Background: Pancreatic fibrosis is a key pathological feature of chronic pancreatitis and pancreatic cancer, driven by the persistent activation of pancreatic stellate cells. These cells, normally quiescent, undergo profound phenotypic changes in response to environmental cues, yet the interplay between mechanical forces and metabolic reprogramming during this transition remains poorly understood. As the stromal microenvironment actively communicates with epithelial and vascular compartments, understanding this mechano-metabolic signalling axis is critical for uncovering novel mechanisms of tissue remodelling.

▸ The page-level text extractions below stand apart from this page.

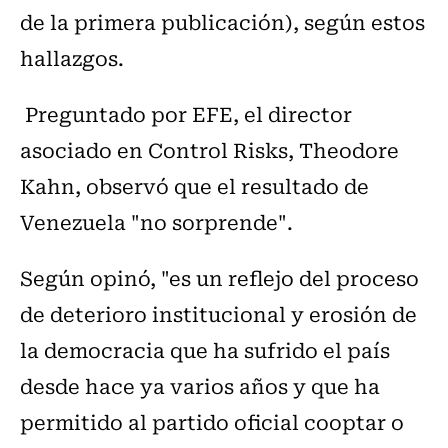
de la primera publicación), según estos
hallazgos.
Preguntado por EFE, el director
asociado en Control Risks, Theodore
Kahn, observó que el resultado de
Venezuela "no sorprende".
Según opinó, "es un reflejo del proceso
de deterioro institucional y erosión de
la democracia que ha sufrido el país
desde hace ya varios años y que ha
permitido al partido oficial cooptar o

Methods: To investigate the biomechanical and biochemical alterations during stellate cell activation, we employed atomic force microscopy and Raman spectroscopy to measure changes in cell stiffness, morphology, and molecular composition. These data were complemented by transcriptomic analyses to evaluate gene expression profiles related to lipid metabolism and autophagy. Quantitative statistical tests, including ANOVA and Kruskal-Wallis tests with appropriate post hoc corrections, were applied.

Results: Activation of human pancreatic stellate cells led to progressive cytoskeletal remodelling, increased cellular stiffness, and a flattened morphology. Raman spectroscopy revealed an expansion of the cytoplasmic area, changes in nucleic acid signal, and significant increases in lipid content, particularly in unsaturated lipids and triacylglycerols. Gene expression analysis demonstrated upregulation of lipid elongation and desaturation pathways, along with enhanced autophagy, suggesting a coordinated metabolic adaptation. These changes support the myofibroblast-like phenotype and may influence intercellular signalling by altering extracellular matrix composition, mechanical tension, and the release of signalling molecules that affect the surrounding microenvironment.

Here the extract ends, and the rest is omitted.